It’s time.

20 12 2010

Just checked directions to River Valley for about the 8th time this morning, pacing around the living room, drinking too much water and my breaths are short and shaky. Yes, ladies and gents, I am indeed getting ready to go for my first job interview in more than a year.

ECHO Productions is more or less my life right now and my ideal future (I just made my company sound like a husband. Congratulations to my sad stupid life), but unfortunately, passion alone doesn’t pay the bills. Responsibility, what’s that? It’s real life that’s what. It’s Singapore.

I hope to have the same amount of drive for organizing shows and doing tours when I start working full time. I’ve seen people sell their soul to this industry I’m about to pursue. I just hope I’m not doing the same.

Hello World, I’m officially giving in.

Update:

Just came back from the interview.
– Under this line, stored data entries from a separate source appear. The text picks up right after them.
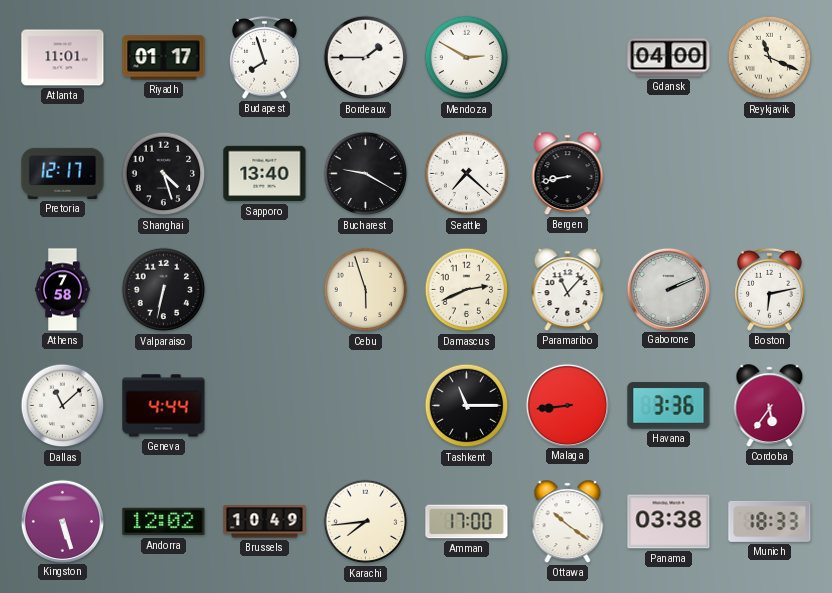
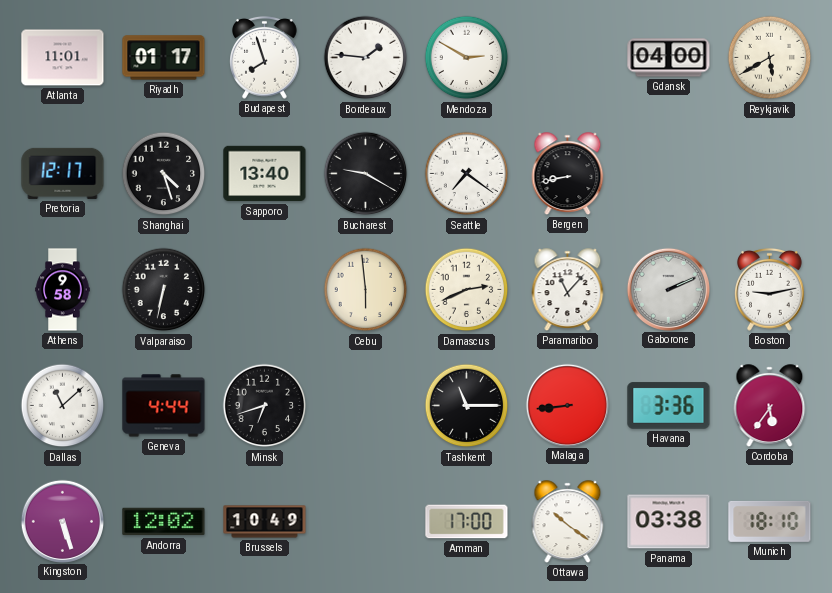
Bordeaux: 1:45 -> 1:46
Reykjavik: 11:19 -> 5:40
Seattle: 7:22 -> 7:21
Athens: 7:58 -> 9:58
Cebu: 5:57 -> 5:59
Boston: 6:13 -> 9:13
Minsk: none -> 6:42
Karachi: 7:44 -> none
Munich: 18:33 -> 18:10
One of the toughest ones I’ve had to go for to date. It was everything I had imagined it to be. Absolutely terrifying.

“You will have no social life, you won’t be able to see your family, friends whoever, and you’d have to sacrifice everything you’re about. It will change you completely. You will have no time for anything else in your life, including your shows. Do you really want this? Why?”

If I had pretended this was a label or band asking me to go on tour with them, asking me to sacrifice so much of myself, then I can bet you, that job would’ve been mine. If. But I didn’t. Instead, I acted like a blabbering idiot, answering questions politically correct. PR-ing.

So yeah, they probably won’t hire me. Can’t decide how to feel about this. Devastated I’ll be broke forever or over-joyed someone saw right through me.